For me, Rudin’s opening comments in Boston picked up where Perlich left off — (I’m paraphrasing here) — “for years now in the machine learning business have been selling black boxes that we stuff in and stuff comes out and we dont know how, we just know it predicts.”
But this lack of transparency, really a lack of tractability or legibility of the model creates huge obstacles to building tools that are used in policy—because the stakes are so huge, they need to “produce believable and trustworthy results” in Rudin’s words. (as Perlich confessed “I can sleep at night because the worst thing that my model can do is serve the wrong ad.”)
That’s why Rudin’s lab at MIT focuses on developing “interpretable machine learning models” that improve predictions but can actually be understood by humans. In a research summary posted to her website, she writes “Possibly the most important obstacle in the deployment of computer-generated decision support systems (and in particular predictive models) is the fact that humans simply do not trust them.” Elsewhere, she elaborates, “It is essential in many application domains to have transparency in predictive modeling. Domain experts do not tend to prefer black box predictive models. They would like to understand how predictions are made,
and possibly, prefer models that emulate the way a human expert might make a choice, with a few important variables, and a clear convincing reason to make a particular prediction.”

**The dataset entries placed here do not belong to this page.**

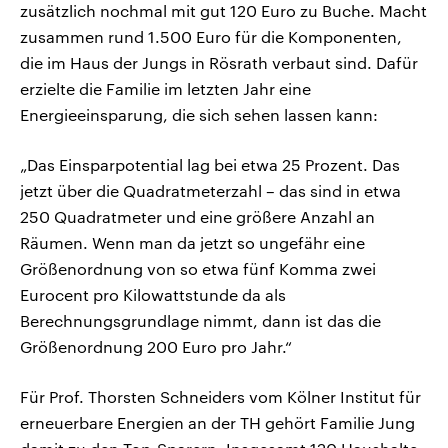
zusätzlich nochmal mit gut 120 Euro zu Buche. Macht
zusammen rund 1.500 Euro für die Komponenten,
die im Haus der Jungs in Rösrath verbaut sind. Dafür
erzielte die Familie im letzten Jahr eine
Energieeinsparung, die sich sehen lassen kann:
„Das Einsparpotential lag bei etwa 25 Prozent. Das
jetzt über die Quadratmeterzahl – das sind in etwa
250 Quadratmeter und eine größere Anzahl an
Räumen. Wenn man da jetzt so ungefähr eine
Größenordnung von so etwa fünf Komma zwei
Eurocent pro Kilowattstunde da als
Berechnungsgrundlage nimmt, dann ist das die
Größenordnung 200 Euro pro Jahr.“
Für Prof. Thorsten Schneiders vom Kölner Institut für
erneuerbare Energien an der TH gehört Familie Jung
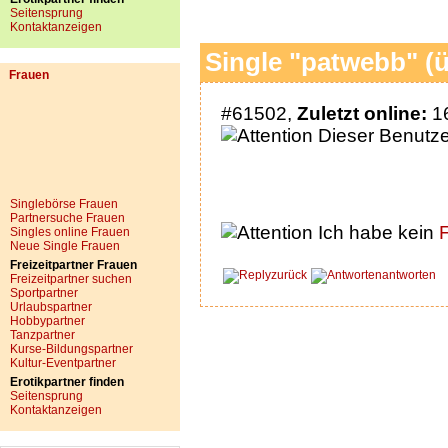
Seitensprung
Kontaktanzeigen
Single "patwebb" (ü
Frauen
#61502,
Zuletzt online:
16
Dieser Benutzer
Singlebörse Frauen
Partnersuche Frauen
Ich habe kein
F
Singles online Frauen
Neue Single Frauen
Freizeitpartner Frauen
zurück
antworten
Freizeitpartner suchen
Sportpartner
Urlaubspartner
Hobbypartner
Tanzpartner
Kurse-Bildungspartner
Kultur-Eventpartner
Erotikpartner finden
Seitensprung
Kontaktanzeigen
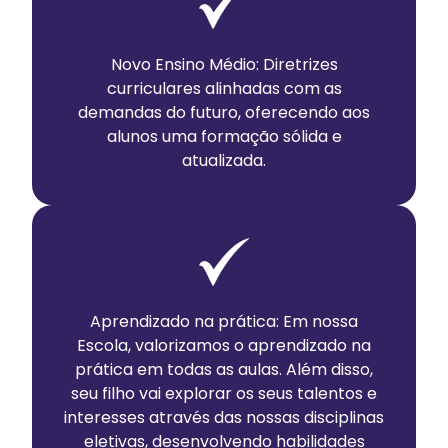
Novo Ensino Médio: Diretrizes
curriculares alinhadas com as
demandas do futuro, oferecendo aos
alunos uma formação sólida e
atualizada.
Aprendizado na prática: Em nossa
Escola, valorizamos o aprendizado na
prática em todas as aulas. Além disso,
seu filho vai explorar os seus talentos e
interesses através das nossas disciplinas
eletivas, desenvolvendo habilidades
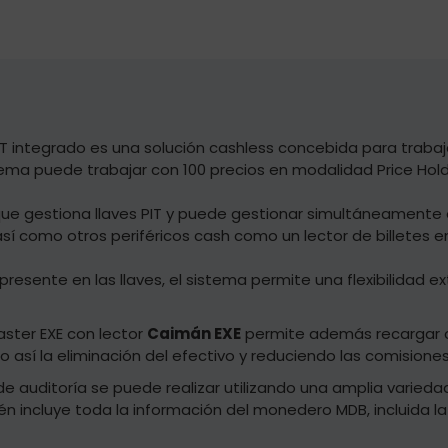
PIT integrado es una solución cashless concebida para trab
tema puede trabajar con 100 precios en modalidad Price Hol
 que gestiona llaves PIT y puede gestionar simultáneamente 
 así como otros periféricos cash como un lector de billete
resente en las llaves, el sistema permite una flexibilidad ex
ster EXE con lector
Caimán EXE
permite además recargar c
 así la eliminación del efectivo y reduciendo las comisione
de auditoría se puede realizar utilizando una amplia varieda
bién incluye toda la información del monedero MDB, incluida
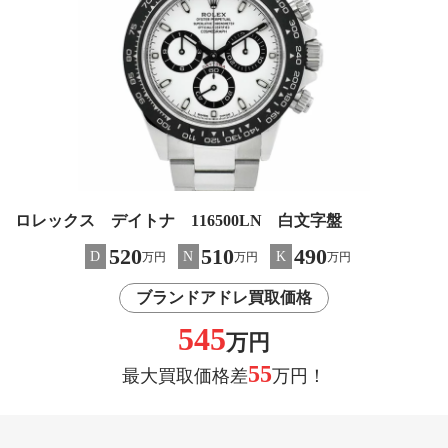
ロレックス デイトナ 116500LN 白文字盤
520
510
490
D
N
K
万円
万円
万円
ブランドアドレ買取価格
545
万円
55
最大買取価格差
万円！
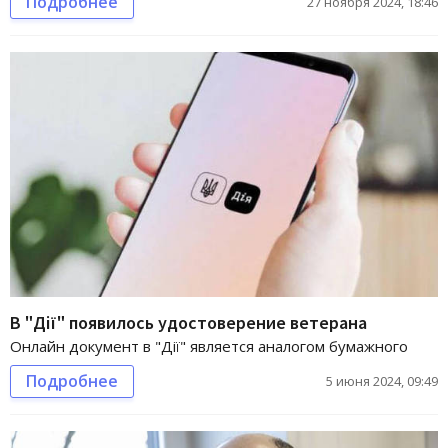
Подробнее
27 ноября 2024, 18:46
В "Дії" появилось удостоверение ветерана
Онлайн документ в "Дії" является аналогом бумажного
Подробнее
5 июня 2024, 09:49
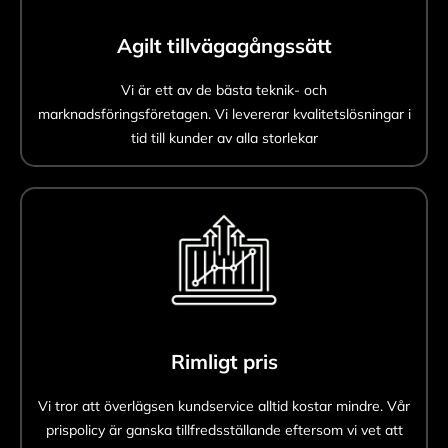
Agilt tillvägagångssätt
Vi är ett av de bästa teknik- och
marknadsföringsföretagen. Vi levererar kvalitetslösningar i
tid till kunder av alla storlekar
Rimligt pris
Vi tror att överlägsen kundservice alltid kostar mindre. Vår
prispolicy är ganska tillfredsställande eftersom vi vet att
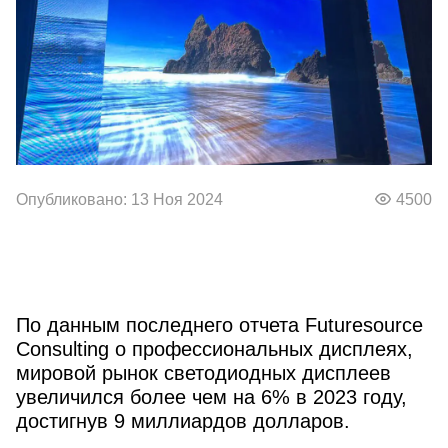
Опубликовано: 13 Ноя 2024
4500
По данным последнего отчета Futuresource
Consulting о профессиональных дисплеях,
мировой рынок светодиодных дисплеев
увеличился более чем на 6% в 2023 году,
достигнув 9 миллиардов долларов.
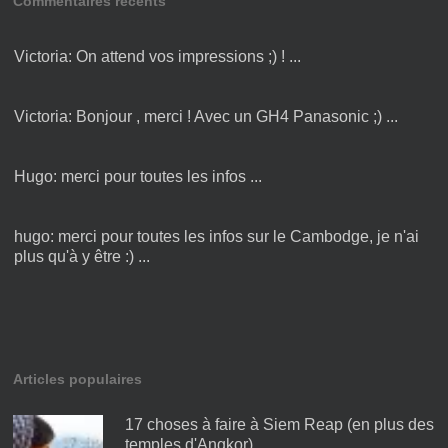
Commentaires récents
Victoria:
On attend vos impressions ;) ! ...
Victoria:
Bonjour , merci ! Avec un GH4 Panasonic ;) ...
Hugo:
merci pour toutes les infos ...
hugo:
merci pour toutes les infos sur le Cambodge, je n'ai
plus qu'à y être :) ...
laetitia:
Bonjour, J'adore vos photos :) et aimerai juste
savoir avec quel appareil vou ...
Articles populaires
17 choses à faire à Siem Reap (en plus des
temples d'Angkor)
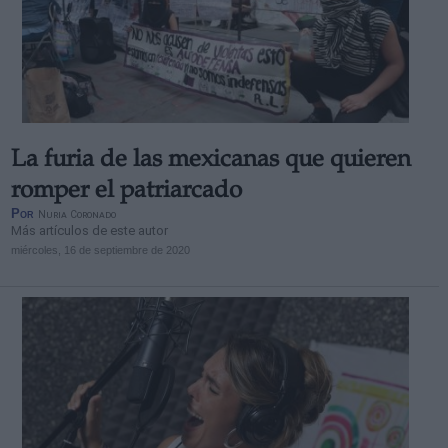
La furia de las mexicanas que quieren
romper el patriarcado
Por
Nuria Coronado
Más artículos de este autor
miércoles, 16 de septiembre de 2020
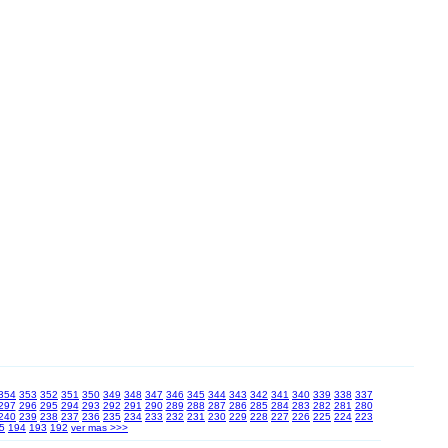
354
353
352
351
350
349
348
347
346
345
344
343
342
341
340
339
338
337
297
296
295
294
293
292
291
290
289
288
287
286
285
284
283
282
281
280
240
239
238
237
236
235
234
233
232
231
230
229
228
227
226
225
224
223
5
194
193
192
ver mas >>>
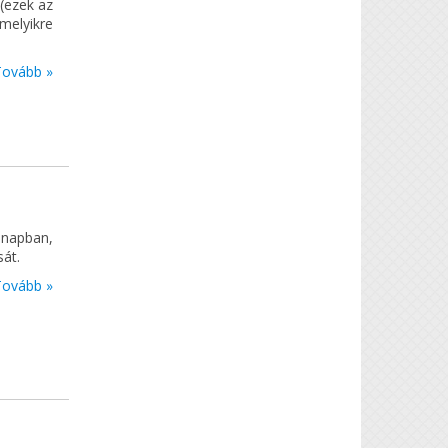
(ezek az
 melyikre
Tovább »
ónapban,
sát.
Tovább »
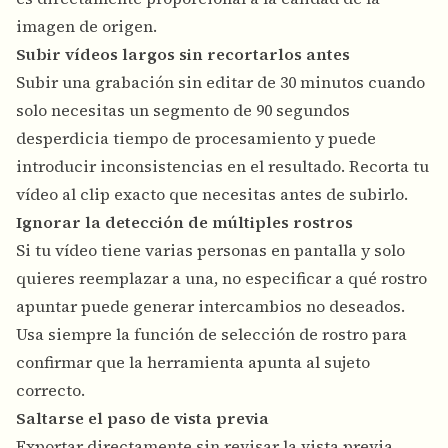
imagen de origen.
Subir vídeos largos sin recortarlos antes
Subir una grabación sin editar de 30 minutos cuando
solo necesitas un segmento de 90 segundos
desperdicia tiempo de procesamiento y puede
introducir inconsistencias en el resultado. Recorta tu
vídeo al clip exacto que necesitas antes de subirlo.
Ignorar la detección de múltiples rostros
Si tu vídeo tiene varias personas en pantalla y solo
quieres reemplazar a una, no especificar a qué rostro
apuntar puede generar intercambios no deseados.
Usa siempre la función de selección de rostro para
confirmar que la herramienta apunta al sujeto
correcto.
Saltarse el paso de vista previa
Exportar directamente sin revisar la vista previa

Her work focuses mostly on medical diagnostics, but I imagine the issue is general enough to apply to most fields where there is a lot of discretion in decision-making and huge social consequences.
“We do not want our predictive models to have the curse of Cassandra,” she writes, “who tells the truth, but who no one believes.”
Update (Dec 17): Stephan Hugel (@urschrei) points me to this very interesting Research at Google paper outlining the numerous ways in which machine learning systems create “technical debt” — e.g. costs and risks associated with short-term engineering choices that need to be addressed as systems scale over time.
Update (Dec 18): Solon Barocas, a Princeton CITP fellow and Data & Society friend, highlights a recent workshop on “Fairness, Accountability, and Transparency in Machine Learning” he co-organized, and a great bibliography of related work.
Update (Dec 19): I should have linked to Rob Goodspeed’s very well-written paper on “Smart cities: moving beyond urban cybernetics to tackle wicked problems”, which documents a lot of the frustration with predictive models in urban planning.